For four years, it’s been recommended by the federal Centers for Disease Control and Prevention that everyone between the ages of 13 and 64 be tested for HIV. But how many people really get this test? Not enough, say researchers at Stanford. And that’s one reason HIV continues to spread: 21 percent of people in this country who are infected don’t even know it, so they may be inadvertently passing it along to others, according to the CDC.

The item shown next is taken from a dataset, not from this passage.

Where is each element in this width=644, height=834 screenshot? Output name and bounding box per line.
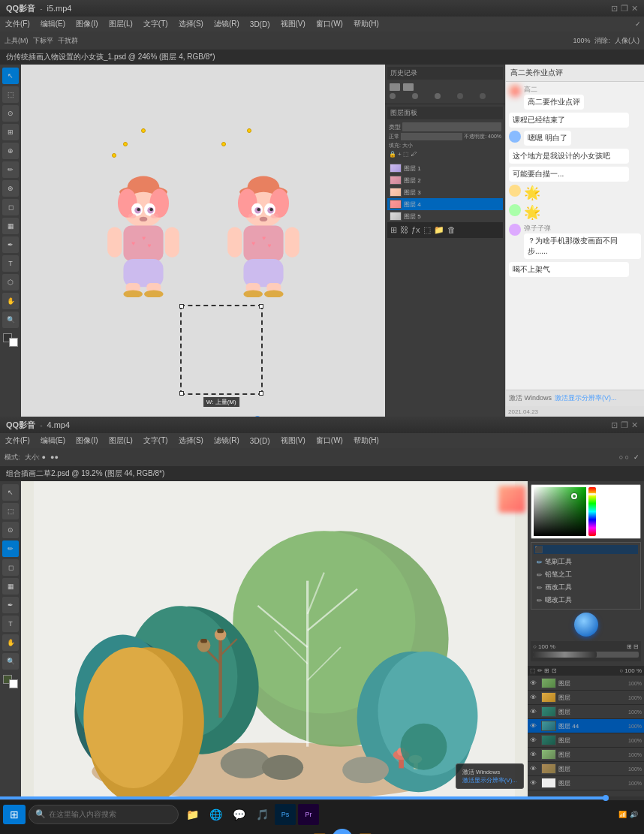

Given that, the Stanford scientists decided to look at the value of building an expanded national HIV testing and treatment program throughout the United States. In a new study, they report that screening high-risk people every year and low-risk people once in their lives would be a very cost-effective approach, preventing as many as 212,000 new infections over the next 20 years. The study came out today in the Annals of Internal Medicine.
“We find that expanded screening and treatment could offer substantial health benefits, preventing 15 to 20 percent of new cases,” Elisa Long, PhD, the study’s lead author, told me.
For the program to be most effective, people who tested positive would have to be treated with antiretroviral medications and change their risky behaviors, the researchers found. Treatment would not only prolong their lives and avoid hefty hospital bills, but also would lower the amount of virus they’re carrying so they would be less likely to transmit it to others, Douglas Owens, MD, one of the study authors, told me.
If you scale up screening but those people don’t get treatment, you don’t get as much benefit. If you scale up treatment but still have a lot of people who aren’t identified, then they aren’t going to benefit. You do the most for health outcomes by scaling up these programs together. They are synergistic.